*PROBLEM TO WORK ON*: Pick out the lines below with "plains" and list them.
┄┄┄┄┄┄┄┄┄┄┄┄┄┄┄┄┄┄┄┄
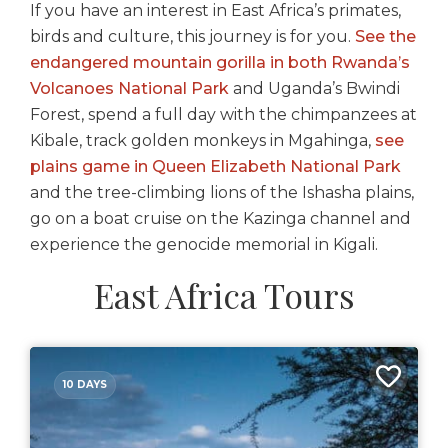
If you have an interest in East Africa’s primates,
birds and culture, this journey is for you.
See the
endangered mountain gorilla in both Rwanda’s
Volcanoes National Park
and Uganda’s Bwindi
Forest, spend a full day with the chimpanzees at
Kibale, track golden monkeys in Mgahinga,
see
plains game in Queen Elizabeth National Park
and the tree-climbing lions of the Ishasha plains,
go on a boat cruise on the Kazinga channel and
experience the genocide memorial in Kigali.
East Africa Tours
10 DAYS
┄┄┄┄┄┄┄┄┄┄┄┄┄┄┄┄┄┄┄┄
*ANSWER SPACE*:
plains game in Queen Elizabeth National Park
and the tree-climbing lions of the Ishasha plains,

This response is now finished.